I’ve created a worksheet for you with this episode.  It is based on a worksheet found in Come As You Are.  On it you will think about a past sexual experience that was really good and one that is not so great and pick it apart to determine why that is.  This will hopefully help you identify some key pieces in what makes a good experience for you and what makes a not so great one. You can download it by going to AmandaLouder.com/podcast/182

The last piece I want to address here is responsive vs spontaneous desire.  I’ve addressed this on other podcasts, but I always have new listeners and I think it’s worth addressing again.

When we think about desire we often think about it being spontaneous.  That it should just happen out of nowhere.  Many men tend to have more of a spontaneous desire.  Spontaneous desire seemed to be happening a lot in the beginning of your relationship.  And that is also what is most depicted in the media.  But the majority of women tend to have a more responsive desire.  Again, that their sexual response is based on context.  
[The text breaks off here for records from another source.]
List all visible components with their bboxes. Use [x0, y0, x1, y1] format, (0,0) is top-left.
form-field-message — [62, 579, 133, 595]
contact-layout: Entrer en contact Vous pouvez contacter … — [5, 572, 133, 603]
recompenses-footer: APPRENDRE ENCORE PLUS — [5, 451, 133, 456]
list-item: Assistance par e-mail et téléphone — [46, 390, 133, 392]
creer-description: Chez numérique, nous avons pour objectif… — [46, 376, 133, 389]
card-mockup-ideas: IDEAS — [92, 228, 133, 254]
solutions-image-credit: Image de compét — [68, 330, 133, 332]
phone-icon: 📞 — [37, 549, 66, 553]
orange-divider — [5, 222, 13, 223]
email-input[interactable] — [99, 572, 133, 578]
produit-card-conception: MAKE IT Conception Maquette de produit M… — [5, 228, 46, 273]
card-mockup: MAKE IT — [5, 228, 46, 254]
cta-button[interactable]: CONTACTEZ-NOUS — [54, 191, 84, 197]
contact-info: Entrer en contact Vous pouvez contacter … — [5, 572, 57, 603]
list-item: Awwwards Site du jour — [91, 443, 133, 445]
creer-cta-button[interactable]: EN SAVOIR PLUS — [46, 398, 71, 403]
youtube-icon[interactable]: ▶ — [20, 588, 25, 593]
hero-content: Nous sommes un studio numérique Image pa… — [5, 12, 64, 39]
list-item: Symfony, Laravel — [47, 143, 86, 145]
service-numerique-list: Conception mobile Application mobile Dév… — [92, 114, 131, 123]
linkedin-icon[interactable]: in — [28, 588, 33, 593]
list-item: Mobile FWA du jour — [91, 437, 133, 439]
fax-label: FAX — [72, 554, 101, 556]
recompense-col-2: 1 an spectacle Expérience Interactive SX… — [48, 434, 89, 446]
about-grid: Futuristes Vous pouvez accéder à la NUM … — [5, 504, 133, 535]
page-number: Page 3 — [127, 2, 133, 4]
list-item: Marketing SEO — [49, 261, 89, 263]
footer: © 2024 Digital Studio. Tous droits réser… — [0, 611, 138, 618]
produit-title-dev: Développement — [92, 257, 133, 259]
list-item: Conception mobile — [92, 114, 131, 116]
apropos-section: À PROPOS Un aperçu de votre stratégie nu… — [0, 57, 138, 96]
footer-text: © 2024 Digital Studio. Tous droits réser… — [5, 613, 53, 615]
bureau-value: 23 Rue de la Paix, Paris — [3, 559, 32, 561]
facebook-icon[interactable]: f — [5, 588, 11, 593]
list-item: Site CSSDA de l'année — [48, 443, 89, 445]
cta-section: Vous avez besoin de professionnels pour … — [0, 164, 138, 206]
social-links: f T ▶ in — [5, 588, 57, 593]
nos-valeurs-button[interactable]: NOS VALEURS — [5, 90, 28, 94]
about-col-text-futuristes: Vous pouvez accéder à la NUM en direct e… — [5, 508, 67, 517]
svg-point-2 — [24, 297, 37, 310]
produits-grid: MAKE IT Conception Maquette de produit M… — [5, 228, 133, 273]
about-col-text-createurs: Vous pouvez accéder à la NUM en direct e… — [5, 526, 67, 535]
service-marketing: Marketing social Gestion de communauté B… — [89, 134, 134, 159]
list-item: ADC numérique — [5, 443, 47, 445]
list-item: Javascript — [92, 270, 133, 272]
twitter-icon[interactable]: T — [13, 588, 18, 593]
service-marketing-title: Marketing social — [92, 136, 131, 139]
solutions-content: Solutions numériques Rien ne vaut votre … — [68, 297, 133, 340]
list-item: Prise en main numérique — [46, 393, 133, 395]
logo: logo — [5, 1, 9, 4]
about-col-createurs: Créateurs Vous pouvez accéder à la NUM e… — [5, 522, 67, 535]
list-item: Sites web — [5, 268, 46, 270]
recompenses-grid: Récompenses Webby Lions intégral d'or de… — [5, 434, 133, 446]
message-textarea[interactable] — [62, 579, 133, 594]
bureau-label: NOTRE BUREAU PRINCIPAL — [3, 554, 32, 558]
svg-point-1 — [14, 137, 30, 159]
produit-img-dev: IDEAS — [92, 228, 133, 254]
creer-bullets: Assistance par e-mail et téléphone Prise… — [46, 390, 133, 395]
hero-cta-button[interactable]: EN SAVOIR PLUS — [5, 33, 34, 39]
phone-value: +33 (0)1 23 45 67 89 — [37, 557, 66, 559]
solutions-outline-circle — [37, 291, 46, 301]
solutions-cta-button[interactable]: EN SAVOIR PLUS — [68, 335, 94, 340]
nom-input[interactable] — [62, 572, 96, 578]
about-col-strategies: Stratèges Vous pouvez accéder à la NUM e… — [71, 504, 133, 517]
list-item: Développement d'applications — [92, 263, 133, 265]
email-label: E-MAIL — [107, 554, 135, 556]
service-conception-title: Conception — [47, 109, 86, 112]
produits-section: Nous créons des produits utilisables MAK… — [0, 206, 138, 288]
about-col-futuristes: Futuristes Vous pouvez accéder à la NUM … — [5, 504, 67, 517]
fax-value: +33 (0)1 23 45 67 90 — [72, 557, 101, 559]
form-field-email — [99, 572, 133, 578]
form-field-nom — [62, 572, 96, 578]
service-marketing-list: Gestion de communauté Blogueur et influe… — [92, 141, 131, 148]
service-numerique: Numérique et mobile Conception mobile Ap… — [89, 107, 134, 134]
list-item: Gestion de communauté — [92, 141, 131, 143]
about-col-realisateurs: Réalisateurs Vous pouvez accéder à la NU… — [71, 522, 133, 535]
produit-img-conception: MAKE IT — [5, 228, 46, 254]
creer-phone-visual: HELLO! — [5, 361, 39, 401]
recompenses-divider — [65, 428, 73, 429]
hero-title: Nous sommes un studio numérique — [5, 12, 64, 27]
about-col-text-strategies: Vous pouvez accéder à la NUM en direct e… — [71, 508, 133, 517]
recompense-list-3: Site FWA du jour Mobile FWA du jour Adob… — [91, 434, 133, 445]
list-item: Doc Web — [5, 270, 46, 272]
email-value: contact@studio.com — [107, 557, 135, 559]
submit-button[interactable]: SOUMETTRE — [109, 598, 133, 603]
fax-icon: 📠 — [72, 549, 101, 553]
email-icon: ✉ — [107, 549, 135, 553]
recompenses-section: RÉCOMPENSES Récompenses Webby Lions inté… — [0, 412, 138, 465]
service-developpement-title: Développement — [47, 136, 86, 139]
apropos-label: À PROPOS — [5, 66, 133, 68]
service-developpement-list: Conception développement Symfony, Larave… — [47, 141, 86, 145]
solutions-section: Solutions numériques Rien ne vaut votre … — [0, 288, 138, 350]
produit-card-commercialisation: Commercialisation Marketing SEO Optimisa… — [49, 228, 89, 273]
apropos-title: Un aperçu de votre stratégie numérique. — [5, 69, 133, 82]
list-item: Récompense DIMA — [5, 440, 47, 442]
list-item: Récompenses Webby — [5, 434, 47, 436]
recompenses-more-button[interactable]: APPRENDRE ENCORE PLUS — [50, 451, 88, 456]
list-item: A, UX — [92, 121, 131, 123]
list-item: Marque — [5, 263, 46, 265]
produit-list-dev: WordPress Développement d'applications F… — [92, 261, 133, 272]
So when we think about desire we think it needs to come BEFORE arousal.  But with responsive desire it often comes AFTER arousal.  How many times have you not been in the mood but decided to have sex anyway, and once you got going you realize that you actually do want it?  This is responsive desire.  You respond to the context and sexual cues around you. So the key here is to be WILLING to engage knowing that most likely your body will start to respond and you’ll feel that desire once the arousal kicks in.  So work to release those brakes, push on that accelerator and see what happens.

Don’t forget to download the worksheet!

This Post Has One Comment

  1. Marcus

    Thanks for the great insights. Another good metaphor I’ve discovered is called the river of desire, suggesting there are many streams that make up our desire levels which we can feed or help unblock.